Nigeria’s return to the international debt market has recorded significant success, as the federal government’s $2.25 billion Eurobond offering was oversubscribed more than four times, underscoring investors’ strong confidence in the country’s reform trajectory despite lingering geopolitical jitters from United States President Donald Trump’s threat of military action.
According to data released by the Debt Management Office (DMO) and investment bank Chapel Hill Denham, which serves as joint lead manager for the deal, total bids exceeded $9.1 billion, reflecting an oversubscription rate of over 400 per cent. The dual-tranche issuance, comprising 10-year and 20-year senior unsecured notes, was designed to help plug part of the 2025 budget deficit and diversify the nation’s funding sources.
The 10-year tranche attracted overwhelming demand, seven times more than the $700 million on offer, while the longer-dated 20-year tranche, issued at $1.5 billion, drew bids exceeding $4.2 billion. This robust investor appetite came despite heightened market jitters following President Trump’s remarks threatening to deploy U.S. troops to Nigeria over the alleged killings of Christians by Islamist militants. This comment rattled African markets earlier in the week.
Chapel Hill Denham, in a statement on Wednesday, noted that the investor response had been “constructive and supportive” of Nigeria’s return to the Eurobond market. “We expect strong interest in the sale, Trump tweets notwithstanding,” the firm said.
The managing director of Capital Markets at Chapel Hill Denham, Lanre Buluro, confirmed to Bloomberg that book-building for the offer had commenced, saying, “We go live today.”

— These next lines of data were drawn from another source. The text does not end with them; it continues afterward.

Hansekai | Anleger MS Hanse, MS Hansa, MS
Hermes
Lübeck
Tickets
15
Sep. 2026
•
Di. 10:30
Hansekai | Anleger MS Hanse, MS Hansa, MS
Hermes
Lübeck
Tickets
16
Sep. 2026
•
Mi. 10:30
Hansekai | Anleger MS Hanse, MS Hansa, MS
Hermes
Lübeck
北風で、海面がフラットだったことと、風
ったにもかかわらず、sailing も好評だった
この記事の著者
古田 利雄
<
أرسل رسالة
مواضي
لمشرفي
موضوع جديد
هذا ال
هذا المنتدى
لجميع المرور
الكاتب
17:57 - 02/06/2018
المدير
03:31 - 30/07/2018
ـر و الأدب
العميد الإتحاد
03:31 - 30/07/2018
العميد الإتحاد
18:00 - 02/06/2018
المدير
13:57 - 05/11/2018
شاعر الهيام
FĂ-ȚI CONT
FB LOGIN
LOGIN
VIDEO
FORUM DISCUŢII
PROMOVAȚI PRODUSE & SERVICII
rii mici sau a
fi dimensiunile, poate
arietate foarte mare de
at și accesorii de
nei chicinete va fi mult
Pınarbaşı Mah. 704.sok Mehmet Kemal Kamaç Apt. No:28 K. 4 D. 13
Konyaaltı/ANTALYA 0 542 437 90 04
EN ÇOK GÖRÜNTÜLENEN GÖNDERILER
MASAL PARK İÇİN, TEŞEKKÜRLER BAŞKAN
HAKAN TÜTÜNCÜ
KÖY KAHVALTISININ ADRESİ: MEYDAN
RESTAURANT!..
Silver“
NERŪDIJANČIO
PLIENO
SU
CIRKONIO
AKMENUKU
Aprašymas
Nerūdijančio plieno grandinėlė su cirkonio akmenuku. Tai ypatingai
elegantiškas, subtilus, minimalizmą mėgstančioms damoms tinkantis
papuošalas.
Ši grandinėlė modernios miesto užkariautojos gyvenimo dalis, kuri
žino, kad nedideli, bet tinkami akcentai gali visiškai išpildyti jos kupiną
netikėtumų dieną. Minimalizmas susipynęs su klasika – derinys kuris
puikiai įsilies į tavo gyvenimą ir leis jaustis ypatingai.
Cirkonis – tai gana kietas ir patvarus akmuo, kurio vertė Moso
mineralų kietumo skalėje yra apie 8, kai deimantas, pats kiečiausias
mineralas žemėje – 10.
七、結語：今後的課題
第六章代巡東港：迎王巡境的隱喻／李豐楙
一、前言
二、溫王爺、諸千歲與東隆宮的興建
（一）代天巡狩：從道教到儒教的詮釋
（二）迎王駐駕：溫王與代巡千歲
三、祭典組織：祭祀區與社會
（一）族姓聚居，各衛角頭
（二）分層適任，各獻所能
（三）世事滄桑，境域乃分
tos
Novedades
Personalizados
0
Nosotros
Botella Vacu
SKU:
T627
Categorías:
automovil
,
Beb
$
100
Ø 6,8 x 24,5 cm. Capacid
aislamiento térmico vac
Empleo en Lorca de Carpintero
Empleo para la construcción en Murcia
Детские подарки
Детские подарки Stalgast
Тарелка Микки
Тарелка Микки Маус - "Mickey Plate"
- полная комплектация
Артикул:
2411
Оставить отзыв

The DMO stated that the 10-year notes were priced to yield 8.75 per cent, while the 20-year notes were priced at 9.25 per cent, with maturities in January 2036 and January 2045, respectively. The bonds, rated B (Stable) by Fitch, B- (Stable) by S&P, and B3 (Stable) by Moody’s, are issued under the Rule 144A/Reg S format. Settlement is scheduled for November 13, 2025, with a minimum denomination of $200,000 and integral multiples of $1,000.
The issuance marks Nigeria’s first Eurobond since December 2024. It serves as a major test of investor confidence in President Bola Ahmed Tinubu’s economic reform agenda, which has included bold steps such as the removal of fuel subsidies, unification of the foreign exchange market, and renewed fiscal discipline aimed at restoring macroeconomic stability.
At an investors’ forum held on the sidelines of the 2025 World Bank and IMF annual meetings, Central Bank Governor Olayemi Cardoso reaffirmed the administration’s commitment to market-friendly reforms.
“The Central Bank and the Ministry of Finance have been working hand in hand to ensure alignment, stability, and clarity for investors. Nigeria’s focus remains clear, strengthening our fundamentals, advancing reforms, and unlocking opportunities for sustainable investment and growth,” Cardoso said.
Analysts say the strong demand underscores investors’ faith in Nigeria’s long-term prospects. Portfolio Manager at Cowrywise, AbdulRauf Bello, commenting, said, “I sense that it will do well regardless of the issues. The ongoing fiscal reforms and credit rating improvements will support our outlook. Those yields are super attractive, especially when you contextualise them with recent Fed rate cuts.”